Selon décision du 17 mars 2025, la commission a imposé un rééchelonnement de tout ou partie des créances sur une durée maximum de 84 mois, selon une mensualité moyenne de remboursement de 410 €, au taux maximum de 0 %, ainsi que l’effacement partiel des dettes restantes à l’issue du rééchelonnement précité, en rappelant que les dettes n°10000076623 et n°10000076331 à l’égard de la SA [2] sont écartées de la procédure de surendettement en application de la décision rendue le 28 janvier 2025 par le juge du surendettement dans le cadre d’une vérification de créances.
Par courrier recommandé en date du 1er avril 2025, Madame [Q] [Y] divorcée [S] a formé un recours contre cette décision, qui lui a été notifiée le 21 mars 2025. Dans son courrier de contestation, la débitrice évoque l’évolution de sa situation et sollicite une révision du montant de la mensualité de remboursement.
Les parties ont été convoquées à l’audience du 13 janvier 2026 par lettre recommandée avec demande d’avis de réception.
A l’audience, Madame [Q] [Y] divorcée [S] a comparu en personne. Elle a fait état de sa situation personnelle, professionnelle et financière, précisant être parvenu à épargner 2200 € et être en capacité de verser une mensualité de remboursement d’un montant maximum de 250 €.

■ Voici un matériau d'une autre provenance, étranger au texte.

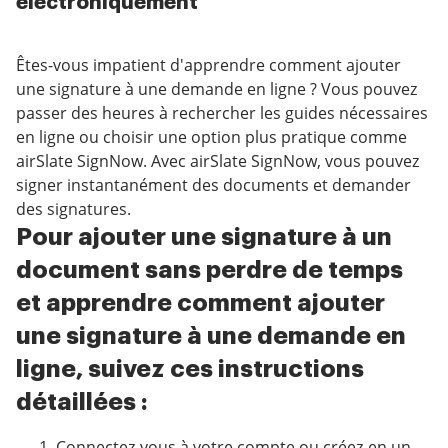
électroniquement
Êtes-vous impatient d'apprendre comment ajouter
une signature à une demande en ligne ? Vous pouvez
passer des heures à rechercher les guides nécessaires
en ligne ou choisir une option plus pratique comme
airSlate SignNow. Avec airSlate SignNow, vous pouvez
signer instantanément des documents et demander
des signatures.
Pour ajouter une signature à un
document sans perdre de temps
et apprendre comment ajouter
une signature à une demande en
ligne, suivez ces instructions
détaillées :
Connectez-vous à votre compte ou créez-en un.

La SAS [3] a adressé un courrier au Tribunal par l’intermédiaire de son mandataire pour informer de son absence à l’audience.
Madame [Z] [G] a adressé un courrier au Tribunal pour indiquer ne plus faire partie des créanciers de Madame [Q] [Y] divorcée [S], de sorte qu’elle ne sera pas présente à l’audience.
Malgré les convocations adressées par courriers recommandés avec accusé de réception, les autres créanciers n’ont pas comparu ni usé de la faculté offerte par l’article [Etablissement 1]-4 du code de la consommation.
A l’issue des débats, l’affaire a été mise en délibéré au 3 mars 2026 par mise à disposition au greffe, délibéré prorogé au 31 mars 2026.
MOTIFS
En l’absence de comparution de certaines parties, le présent jugement statuant en premier ressort sera réputé contradictoire.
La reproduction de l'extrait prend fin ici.